According to a media release Downer EDI is a “local contractor”. Given that they are an ASX listed company and not even local in the sense of a franchise, I think the term local is bandied about a bit loosely by the current NT government.
Whilst they may have a presence in Alice Springs, this makes them as local as say Bunnings or ANZ.
As a side note, the media release provides the positive news that 2 of the 31 employees on the job are indigenous, or 6.4% of the workforce – these results are even lower than the Government’s current work force number and nowhere near the 30% that the highly controversial Provisional Sum policy which would apply to this contract has been set up to (unrealistically) achieve.
Also likely to be of interest to your readers, a relatively new trend continues, with more and more “indigenous” sister companies being established by existing non indigenous owned companies. This no doubt, to tap into divisive Government policies.

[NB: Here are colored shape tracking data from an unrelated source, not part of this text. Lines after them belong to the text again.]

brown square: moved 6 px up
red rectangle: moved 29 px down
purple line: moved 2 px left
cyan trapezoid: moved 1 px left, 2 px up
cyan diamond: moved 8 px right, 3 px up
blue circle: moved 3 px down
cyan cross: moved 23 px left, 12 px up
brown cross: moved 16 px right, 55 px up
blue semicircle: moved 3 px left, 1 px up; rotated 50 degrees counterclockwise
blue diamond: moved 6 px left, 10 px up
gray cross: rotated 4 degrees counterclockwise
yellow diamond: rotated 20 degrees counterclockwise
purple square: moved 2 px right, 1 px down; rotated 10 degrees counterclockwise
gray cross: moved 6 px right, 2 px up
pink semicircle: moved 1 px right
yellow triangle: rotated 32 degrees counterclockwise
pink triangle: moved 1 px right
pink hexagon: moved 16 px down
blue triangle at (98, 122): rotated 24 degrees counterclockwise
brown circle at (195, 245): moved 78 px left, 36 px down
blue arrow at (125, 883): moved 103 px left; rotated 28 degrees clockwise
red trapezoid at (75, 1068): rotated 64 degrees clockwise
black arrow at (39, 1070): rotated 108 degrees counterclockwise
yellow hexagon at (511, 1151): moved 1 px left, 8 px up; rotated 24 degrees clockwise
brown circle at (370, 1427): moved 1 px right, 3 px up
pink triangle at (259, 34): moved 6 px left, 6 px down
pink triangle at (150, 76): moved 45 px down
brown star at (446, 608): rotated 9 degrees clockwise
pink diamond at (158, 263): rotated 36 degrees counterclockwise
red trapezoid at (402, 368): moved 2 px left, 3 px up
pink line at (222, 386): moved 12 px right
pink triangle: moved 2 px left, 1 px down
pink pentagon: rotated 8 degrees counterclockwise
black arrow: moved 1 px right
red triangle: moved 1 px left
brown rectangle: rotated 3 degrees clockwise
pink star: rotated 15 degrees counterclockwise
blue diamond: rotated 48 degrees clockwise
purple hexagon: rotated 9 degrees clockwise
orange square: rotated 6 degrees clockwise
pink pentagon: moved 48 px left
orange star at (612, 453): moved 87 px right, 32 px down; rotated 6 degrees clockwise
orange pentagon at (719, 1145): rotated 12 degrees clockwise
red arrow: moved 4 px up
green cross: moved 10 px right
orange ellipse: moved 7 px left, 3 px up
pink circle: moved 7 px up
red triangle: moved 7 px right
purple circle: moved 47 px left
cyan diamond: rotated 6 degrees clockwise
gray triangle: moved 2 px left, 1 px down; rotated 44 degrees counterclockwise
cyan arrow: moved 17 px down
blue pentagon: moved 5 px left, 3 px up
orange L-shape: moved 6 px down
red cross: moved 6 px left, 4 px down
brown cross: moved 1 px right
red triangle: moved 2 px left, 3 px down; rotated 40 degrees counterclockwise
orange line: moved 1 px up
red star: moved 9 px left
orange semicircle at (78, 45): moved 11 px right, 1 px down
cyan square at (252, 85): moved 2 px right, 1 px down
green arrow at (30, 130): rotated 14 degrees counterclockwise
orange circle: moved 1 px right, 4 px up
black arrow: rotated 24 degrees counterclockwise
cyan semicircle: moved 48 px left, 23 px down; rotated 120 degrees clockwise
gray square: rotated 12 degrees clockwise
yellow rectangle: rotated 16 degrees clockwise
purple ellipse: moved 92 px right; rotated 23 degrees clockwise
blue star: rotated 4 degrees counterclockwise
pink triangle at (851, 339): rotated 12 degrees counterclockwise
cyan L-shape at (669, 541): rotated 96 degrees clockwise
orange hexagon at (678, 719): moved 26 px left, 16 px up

McMahon has 49% of Intract, Leightons has a 50% stake in Ngarda Civil (another 25% is Australian Government backed through the IBA) and today I discovered a new entrant, Yingwati, which is 50% Halkitis.
Identifying as indigenous is surely good for business. The current CLP government is no doubt lapping it up. Their Provisional Sum policy has apparently led to to a ten fold increase of indigenous workers on Government construction contracts in a little over 18 months. Whilst I have no doubt there has been a ten fold increase in people “identifying” as indigenous to the Government – it is pertinent to ask – is this type of policy actually helping the people that are really in need? Looking at some measures, such as appallingly high (and rising) indigenous incarceration rates, the answer is sadly, no.
Working in the Construction Industry, I have a reasonable over view of the NT Governments indigenous employment policies. I can categorically say, that the statistics offered by the Government to support their policies are not reflective of actual employment and more widely, social outcomes.
I can only hope that the next NT Government works in greater partnership with private industry to help achieve meaningful improvements in Aboriginal employment and enriched lives.
Joel Olzomer
Alice Springs
PS: For what it’s worth, Steve Brown never did get back to this story. I think perhaps he doesn’t want to accept the fact the “review” was just to buy time.
PHOTO: Government buy-local advertising.


  1. Indigenous employment and training are surely much more important than who holds the shares in the company.
    Good quality local businesses benefit the whole community, through quality infrastructure and contributing to the local economy.
    Successful local businesses have the connections and longevity to take on Aboriginal apprentices and laborers.